Quantification of potential undiagnosed Pulmonary Arterial Hypertension (PAH) patients among patients with chronic respiratory disorders and PAH-related cardiovascular conditions through machine learning models in the UK CPRD-HES databases

Study type
Protocol
Date of Approval
Study reference ID
21_000580
Lay Summary

Pulmonary arterial hypertension (PAH) is a rare disease affecting 53 per million people in the UK. Without timely diagnosis and treatment, PAH can lead to irreversible damage to the lungs’ blood vessels by making them narrower over time. Narrowing of vessels interferes with blood flow, increasing blood pressure and forcing the heart to pump with greater force. Since this condition eventually leads to heart failure, early PAH diagnosis is vital to treat patients as soon as possible and slow worsening of the disease.

However, people with PAH often have their disease diagnosed late. One reason is PAH may not cause clear symptoms or only cause very general symptoms in early stages, such as feeling out of breath after climbing stairs. A second reason is definitive diagnosis of PAH is complex and requires an invasive procedure (right heart catheterisation) to measure blood pressure in the lungs and heart.

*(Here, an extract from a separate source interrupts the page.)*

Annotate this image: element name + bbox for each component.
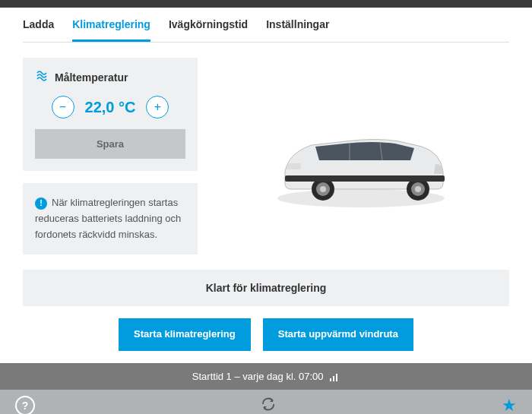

This study will create a computer program to distinguish people with PAH from those without PAH using de-identified data from their healthcare experience. The program will be used to estimate the current number of people in the UK with potentially undiagnosed PAH. In the future, it could help doctors screen for risk of PAH in their patients and increase rates and rapidness of PAH diagnosis.

Technical Summary

Pulmonary arterial hypertension (PAH) is a rare disease that often remains asymptomatic in early stages. Affected patients are often un(mis)-diagnosed since the symptomology of PAH is similar to other chronic respiratory or cardiovascular disorders, and the final diagnosis of PAH requires an invasive right heart catheterisation (RHC) to exclude other forms of pulmonary hypertension.

This study aims to develop a machine learning solution to quantify undiagnosed PAH patients amongst patients initially diagnosed with chronic respiratory or cardiovascular diseases and to determine features that help estimate the probability of having PAH. Patient data is heterogeneous and noisy; therefore, standard biostatistics, such as one step binary regression/classification, are rendered ineffective in handling such heterogeneities, resulting in inflated false-positive rates.

We propose a two-steps approach comprising parallel ML techniques and utilising data from three patient cohorts constructed from CPRD GOLD and Aurum, HES (OP, APC, DID, and A&E):

1. Confirmed PAH cohort – PAH diagnosis within 180 days post-RHC
2. Potential PAH cohort- Chronic respiratory disorders or cardiovascular conditions with similar symptomology as PAH conditions, but not yet confirmed as PAH via RHC
3. Confirmed non-PAH cohort– RHC and no PAH diagnosis within 180 days post-RHC.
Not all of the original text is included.